The French politician added that he wanted talks to start on the week of 19 June, following the UK's general election on 8 June.
He said that he hoped to first report back to the leaders of member states during the EU summit on 22 and 23 June.
At the meeting, which Barnier described as a "milestone", ministers also signed off on the negotiating directives proposed by the European Commission – setting out the priorities of the EU-27.
The directives concern the first phase of talks, focused on the withdrawal agreement. Talks on the future relationship will require a separate set of directives.
The EU-27, which have been able to show a rarely-seen unified front on Brexit, want to safeguard the rights of EU citizens in the UK and UK nationals in the EU, settle the financial obligations of the UK, and avoid a hard border between the Republic of Ireland and Northern Ireland.
Only when "sufficient progress" is reached on these issues, will the EU-27 be willing to discuss the future relationship with London. It will be up to Barnier to assess whether that a critical mass of agreement has been reached, and propose to EU leaders to move forward.
UK prime minister Theresa May has been arguing that the future relationship needs to be discussed in parallel to the withdrawal agreement.
May's Conservative Party stated in their election manifesto that they would be willing to walk away without a deal if an agreement meant a bad deal for Britain.
No illusions
On Sunday, Brexit secretary David Davis said Britain will walk out of the talks unless Brussels drops its demand for €100 billion as to settle commitments already made to the EU budget but not paid yet, and if the bloc refuses to discuss trade until the exit is agreed.
"We don’t need to just look like we can walk away, we need to be able to walk away," Davis told The Sunday Times.
Depending on the final methodology of calculating what the UK's commitments mean in practice, the exit bill could be €100 billion in total.
EU officials have been stressing that a no deal scenario would hit the UK worst of all.
Speaking in Brussels on Monday, the German Europe minister, Michael Roth, warned that Brexit was a “lose-lose situation” for everyone.
Also on Monday, Barnier did not want to go into what would happen if talks were to break down in the beginning on disagreements over the sequencing of talks, or on the possible €100 billion exit bill.
"To succeed for the future relationship, we need to succeed in the first phase," Barnier told reporters on Monday.
"We will need to make sufficient progress to move to phase two as quickly as we can, by end of this year, early next year the latest," he added.
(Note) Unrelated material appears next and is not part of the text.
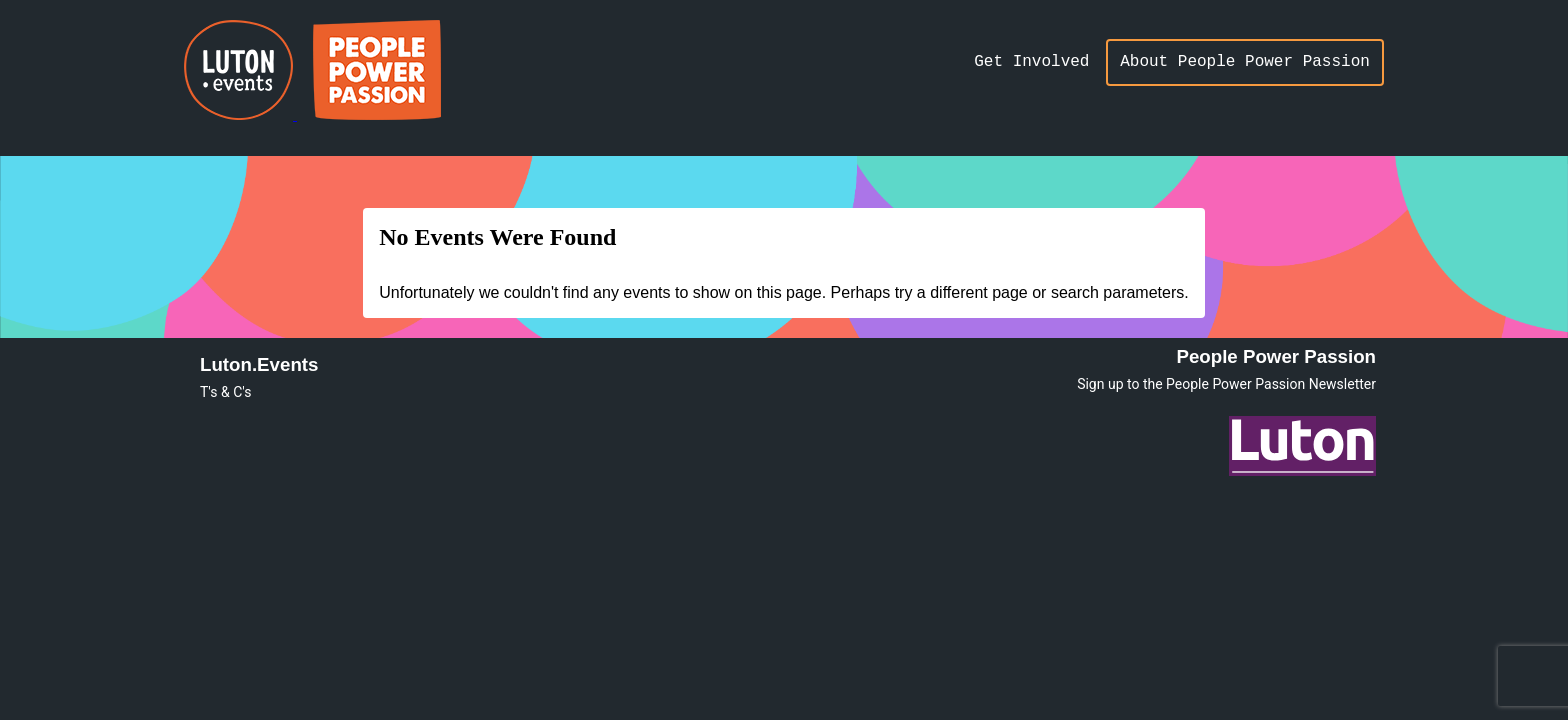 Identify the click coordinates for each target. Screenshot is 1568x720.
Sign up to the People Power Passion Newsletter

A working group made up of experts and diplomats from the member states will fine-tune the EU-27's negotiating positions, which will then be made public.
The 18-page document, adopted on Monday, also sets out the cut-off date – when the UK will automatically drop out of the EU, unless there is a unanimous agreement of the 27 member states to continue the talks.
The UK will leave the EU by 30 March 2019, midnight at the latest, and the road leading up to that day will be difficult.
"We are under no illusion that negotiations will be complex and far from straight forward," admitted Malta's deputy prime minister, Louis Grech, whose country holds the Council of the EU's rotating presidency.